# Performance Benchmarks
This project includes two benchmark systems for the `PolicyEngine::evaluate()` hot path:
- **Criterion** for wall-clock latency/throughput trends
- **iai-callgrind** for instruction-level deterministic regression detection
Both are configured with a scenario matrix that stresses key dimensions:
- policy-set size (small/medium/large)
- allow vs deny paths
- group cardinality
- label-registry complexity
- namespace depth
- observability enabled/disabled
## Bench Files
- `benches/evaluate_common.rs` - shared scenario matrix + fixture builder
- `benches/evaluate_criterion_baseline.rs` - Criterion baseline scenarios
- `benches/evaluate_criterion_groups.rs` - Criterion group-heavy scenarios
- `benches/evaluate_criterion_labels.rs` - Criterion label-heavy scenarios
- `benches/evaluate_criterion_namespaced.rs` - Criterion namespaced scenarios
- `benches/evaluate_iai_baseline.rs` - iai-callgrind baseline scenarios
- `benches/evaluate_iai_groups.rs` - iai-callgrind group-heavy scenarios
- `benches/evaluate_iai_labels.rs` - iai-callgrind label-heavy scenarios
- `benches/evaluate_iai_namespaced.rs` - iai-callgrind namespaced scenarios
## Run Locally
### All benchmarks (everything)
```bash
cargo bench
```
With observability enabled:
```bash
cargo bench --features observability
```
> Note: `iai-callgrind` requires Linux + Valgrind.

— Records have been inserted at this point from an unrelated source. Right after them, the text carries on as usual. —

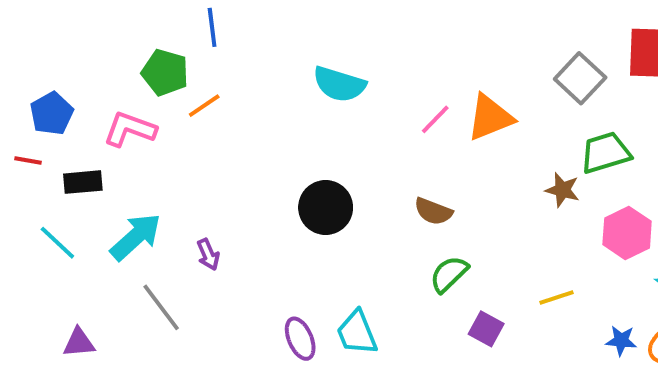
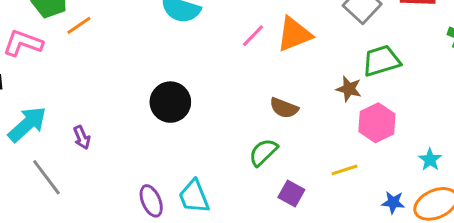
brown semicircle: (433, 211) -> (284, 108), moved
pink hexagon: (627, 233) -> (377, 123), moved

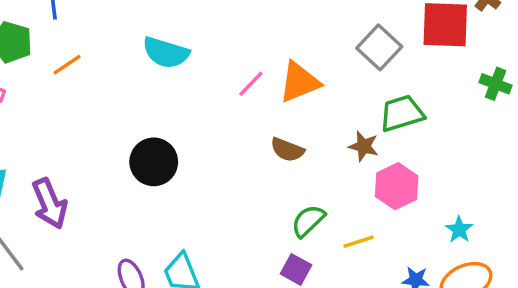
orange line: (79, 25) -> (67, 65), moved
brown semicircle: (284, 108) -> (287, 150), moved
purple arrow: (82, 137) -> (50, 204), size x1.8
green semicircle: (263, 152) -> (308, 221), moved

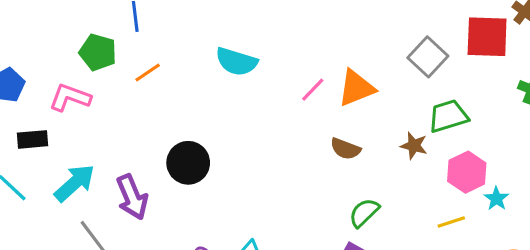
black circle: (154, 162) -> (188, 163), moved
pink hexagon: (397, 186) -> (467, 172), moved
cyan star: (459, 230) -> (496, 199), moved
yellow line: (358, 242) -> (451, 222), moved

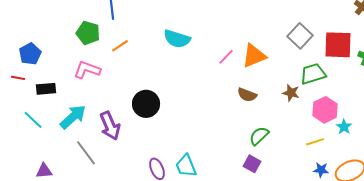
red square: (487, 37) -> (338, 45), moved
pink L-shape: (70, 97) -> (87, 70), moved

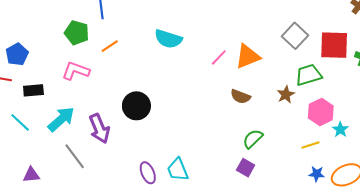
brown star: (291, 93) -> (286, 95), turned 30

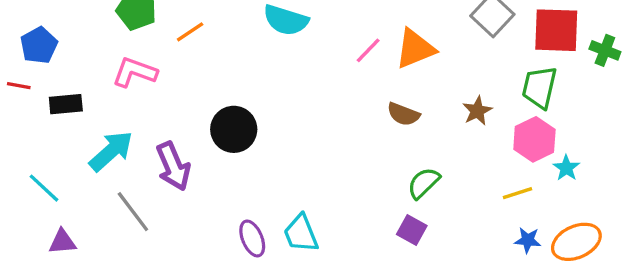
green trapezoid: (308, 75) -> (539, 87), moved, turned -60
cyan line: (20, 122) -> (44, 188), moved

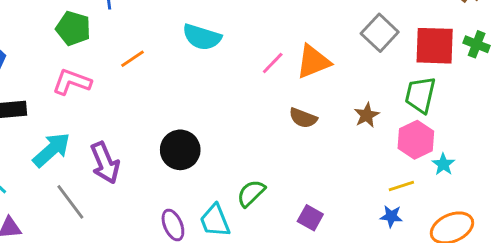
orange line: (190, 32) -> (133, 59), moved
green cross: (605, 50) -> (477, 44), moved
black circle: (234, 129) -> (180, 150), moved
green semicircle: (424, 183) -> (251, 193), moved
blue star: (528, 240) -> (391, 216), moved

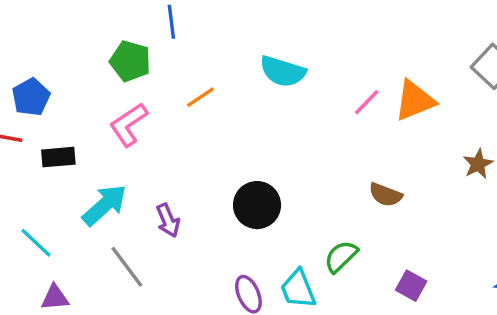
pink L-shape: (72, 82) -> (129, 125), turned -54
brown semicircle: (303, 118) -> (386, 195), moved
purple arrow: (105, 163) -> (168, 220), size x0.7

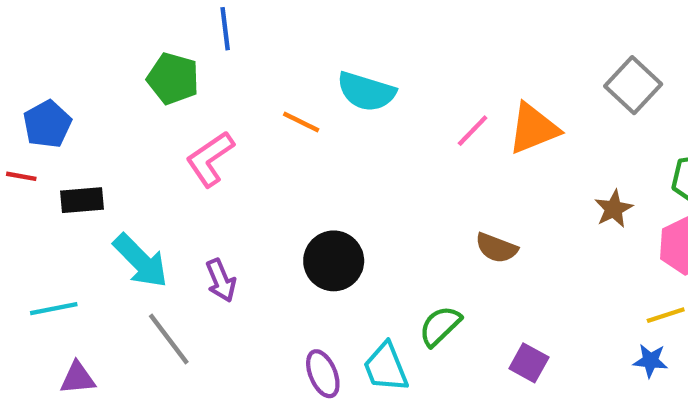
orange line: (200, 97) -> (301, 122), moved, turned 60
pink L-shape: (129, 125) -> (210, 159), moved
cyan arrow: (105, 205) -> (141, 261), turned 87
cyan line: (36, 243) -> (54, 309), turned -54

On macOS, prefer running Criterion benches and use CI for `iai-callgrind`.
### Criterion (default features)
```bash
cargo bench --bench evaluate_criterion_baseline -- --noplot
```
Replace `evaluate_criterion_baseline` with `evaluate_criterion_groups`, `evaluate_criterion_labels`, or `evaluate_criterion_namespaced` to run those slices.
### Criterion (observability enabled)
```bash
cargo bench --bench evaluate_criterion_baseline --features observability -- --noplot
```
### iai-callgrind (default features)
Requires:
- `valgrind`
- `iai-callgrind-runner` (install with `cargo install --locked iai-callgrind-runner`)
> Note: `iai-callgrind-runner` is Linux only because it depends on Valgrind/Callgrind.
```bash
cargo bench --bench evaluate_iai_baseline
```
Replace `evaluate_iai_baseline` with `evaluate_iai_groups`, `evaluate_iai_labels`, or `evaluate_iai_namespaced` to run those slices.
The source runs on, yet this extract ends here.